Conhecimento. Além da contribuição para a ontologia através da doutrina das ideias, Platão contribuiu para a epistemologia (teoria do conhecimento) através de sua teoria dos graus de conhecimento e de sua análise das ideias de conhecimento e crença. A primeira é apresentada nas bem conhecidas analogias da linha dividida e na alegoria da caverna. Quero me restringir aqui a algumas observações sobre sua análise da ideia de conhecimento e de suas consequências epistemológicas, principalmente pelo fato de que ela demonstra o quanto a filosofia tradicional ainda é capaz de alcançar problemas contemporâneos.

   No diálogo Teeteto Platão analisou a ideia de conhecimento. A conclusão de sua análise é que essa ideia se define como sendo a de uma crença verdadeira à qual se adiciona um logos. Mas logos é uma palavra grega multiplamente ambígua, o que termina fazendo o diálogo terminar inconcluso. Mais tarde a palavra ‘logos’ foi substituída na definição sugerida por Platão pelas palavras ‘justificação’ ou ‘evidência’, mais precisas, definindo o conhecimento como a crença verdadeira justificada. Essa definição foi aceita por Kant e atravessou intacta mais de dois mil anos de filosofia. Desde a década de 1960, porém, essa definição tradicional tem sido objeto de críticas devido à invenção de contraexemplos que parecem demonstrá-la insuficiente. No que se segue quero abrir parênteses para expor as críticas, analisar melhor a definição já sugerida por Platão e, por fim, mostrar que após algum aprofundamento ela é capaz de sobreviver incólume aos contraexemplos.
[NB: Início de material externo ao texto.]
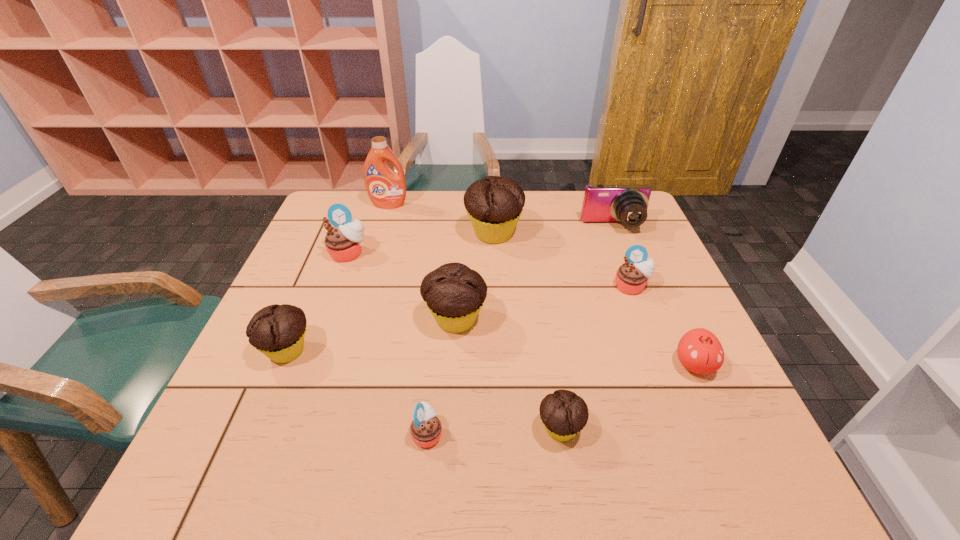 Where is `free space that satisfies the following two spatial constraints: 1. on the front-facing side of the red apple; 2. on the right side of the farthest pink muffin`? Image resolution: width=960 pixels, height=540 pixels. free space that satisfies the following two spatial constraints: 1. on the front-facing side of the red apple; 2. on the right side of the farthest pink muffin is located at coordinates (308, 365).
   Comecemos com a exigência de que a crença seja verdadeira. Se uma pessoa sabe que p (sendo p uma proposição qualquer), é preciso que p seja verdadeira. Uma pessoa pode saber que a Lua tem pedras, pois isso é verdadeiro, mas ninguém pode saber que a Lua é feita de queijo suíço, posto que isso é falso. Também não é possível que uma pessoa saiba que p e não acredite que p seja verdadeira. É contraditório dizer: “Sei que ensino filosofia, mas não acredito nisso”. Se não acredito é porque não sei, ao menos em circunstâncias normais. Finalmente, se uma pessoa sabe que p então ela é tipicamente capaz de justificar, vale dizer, supostamente capaz de apresentar evidência justificadora razoável para sua afirmação.[13] Por exemplo: se digo que sei que Villa Lobos compôs as Bachianas Brasileiras é porque sou capaz de justificar isso dizendo que assisti uma apresentação das Bachianas no Youtube, ou mesmo de dizer que ouvi falar que assim o compositor se chama (testemunho). Mesmo que em muitos casos eu tenha esquecido a justificação de algo que sei, se eu sei é porque alguma vez apreendi a justificação. Por exemplo, Maria diz saber que Fernando Pessoa escreveu a frase “Deus ao mar o perigo e o abismo deu, mas foi nele que espelhou o céu”, mas não se recorda de onde e como chegou a saber disso. Entretanto, basta que alguém abra um livro de poemas de Pessoa para se certificar de que Maria se encontra bem justificada em dizer que sabe, pois uma mera coincidência seria aqui demasiado improvável. O que não parece possível é que uma pessoa prescinda por completo de qualquer experiência justificacional aceitável ou que se valha de uma justificação que não seja reconhecível por outros como sendo razoável. Não posso dizer, por exemplo: “Estive na Lua enquanto dormia porque me recordo claramente disso”, pois nossa comunidade epistêmica não admitiria essa justificação como sendo razoável.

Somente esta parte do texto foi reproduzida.